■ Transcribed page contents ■

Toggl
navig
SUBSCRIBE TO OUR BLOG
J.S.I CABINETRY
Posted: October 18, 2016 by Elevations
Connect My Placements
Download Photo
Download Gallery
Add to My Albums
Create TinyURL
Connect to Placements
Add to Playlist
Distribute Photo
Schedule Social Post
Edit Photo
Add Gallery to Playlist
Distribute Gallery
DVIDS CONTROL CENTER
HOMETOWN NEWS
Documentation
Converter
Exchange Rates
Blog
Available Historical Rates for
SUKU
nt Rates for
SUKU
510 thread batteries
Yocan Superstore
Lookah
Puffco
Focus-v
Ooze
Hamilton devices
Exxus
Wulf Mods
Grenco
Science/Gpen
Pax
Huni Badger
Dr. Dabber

---

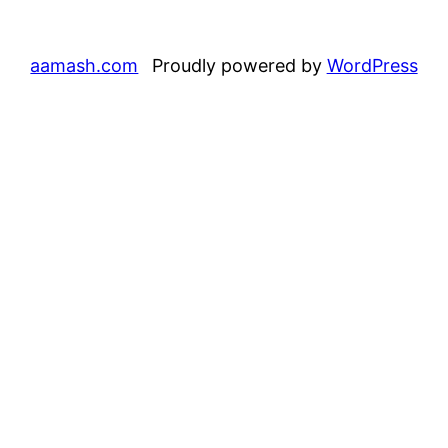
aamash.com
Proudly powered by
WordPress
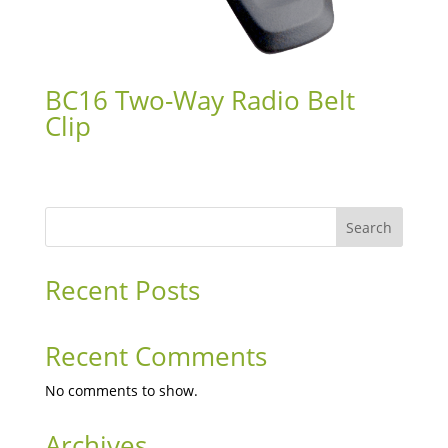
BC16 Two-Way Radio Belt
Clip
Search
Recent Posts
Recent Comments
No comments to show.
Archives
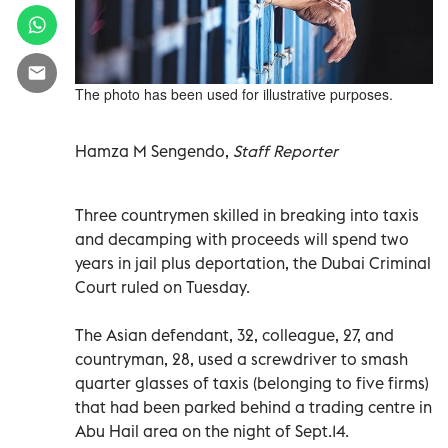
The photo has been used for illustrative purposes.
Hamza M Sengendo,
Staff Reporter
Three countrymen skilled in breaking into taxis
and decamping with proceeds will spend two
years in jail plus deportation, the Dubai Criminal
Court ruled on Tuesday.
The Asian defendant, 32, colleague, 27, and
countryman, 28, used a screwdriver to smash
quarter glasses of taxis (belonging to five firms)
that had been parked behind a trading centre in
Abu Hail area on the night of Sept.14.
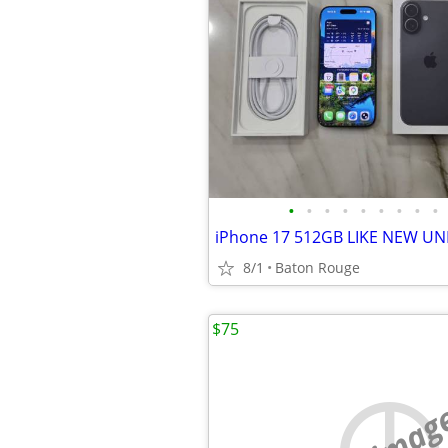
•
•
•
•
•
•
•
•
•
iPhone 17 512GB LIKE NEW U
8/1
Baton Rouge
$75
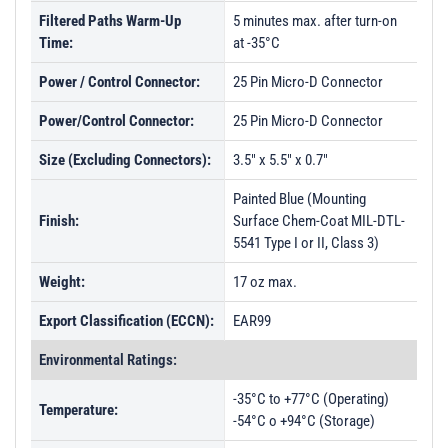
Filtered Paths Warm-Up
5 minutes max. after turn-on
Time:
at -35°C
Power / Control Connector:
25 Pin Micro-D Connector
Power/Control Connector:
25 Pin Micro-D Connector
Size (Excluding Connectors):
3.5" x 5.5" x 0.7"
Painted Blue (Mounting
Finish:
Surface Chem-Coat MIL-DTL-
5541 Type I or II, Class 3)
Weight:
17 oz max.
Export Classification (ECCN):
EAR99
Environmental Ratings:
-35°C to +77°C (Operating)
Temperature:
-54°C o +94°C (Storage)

* * *

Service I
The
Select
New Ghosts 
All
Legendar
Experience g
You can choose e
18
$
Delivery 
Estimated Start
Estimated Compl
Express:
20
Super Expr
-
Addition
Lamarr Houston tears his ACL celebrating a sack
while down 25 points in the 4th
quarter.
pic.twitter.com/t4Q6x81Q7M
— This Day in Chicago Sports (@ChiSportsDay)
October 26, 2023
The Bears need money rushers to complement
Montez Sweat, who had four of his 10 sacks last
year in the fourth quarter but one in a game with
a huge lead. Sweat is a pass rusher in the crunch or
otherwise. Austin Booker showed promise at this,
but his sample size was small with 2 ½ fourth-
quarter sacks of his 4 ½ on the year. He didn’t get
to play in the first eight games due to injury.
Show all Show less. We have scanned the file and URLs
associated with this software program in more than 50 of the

■ Brief ■
Give back the records above exactly, limited to the lines between the one holding "Create TinyURL" and the one holding "510 thread batteries", inclusive.

■ Solution below ■
Create TinyURL
Connect to Placements
Add to Playlist
Distribute Photo
Schedule Social Post
Edit Photo
Add Gallery to Playlist
Distribute Gallery
DVIDS CONTROL CENTER
HOMETOWN NEWS
Documentation
Converter
Exchange Rates
Blog
Available Historical Rates for
SUKU
nt Rates for
SUKU
510 thread batteries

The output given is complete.